Aim of the exercise. Copy each line below containing "mobile".

(Stored records)
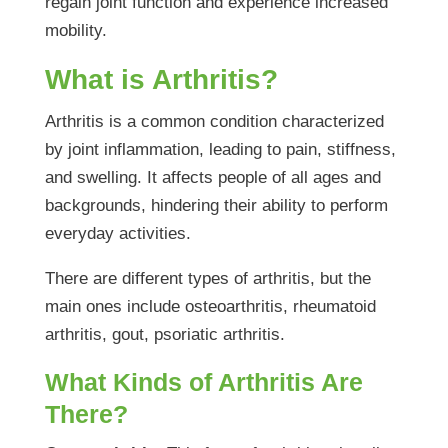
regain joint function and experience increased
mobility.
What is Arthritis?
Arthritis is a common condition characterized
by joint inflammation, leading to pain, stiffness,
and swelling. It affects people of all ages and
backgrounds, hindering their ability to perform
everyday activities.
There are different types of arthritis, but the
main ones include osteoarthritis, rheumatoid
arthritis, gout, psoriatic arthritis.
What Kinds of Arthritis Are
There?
* * *
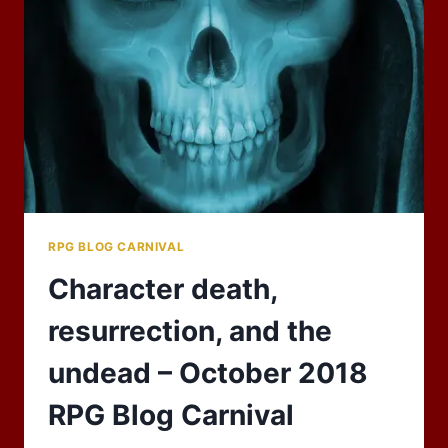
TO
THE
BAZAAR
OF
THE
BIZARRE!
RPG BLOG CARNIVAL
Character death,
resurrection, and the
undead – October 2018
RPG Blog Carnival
---
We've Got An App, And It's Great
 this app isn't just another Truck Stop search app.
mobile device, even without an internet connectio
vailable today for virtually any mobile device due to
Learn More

Response to the task.
mobile device, even without an internet connectio
vailable today for virtually any mobile device due to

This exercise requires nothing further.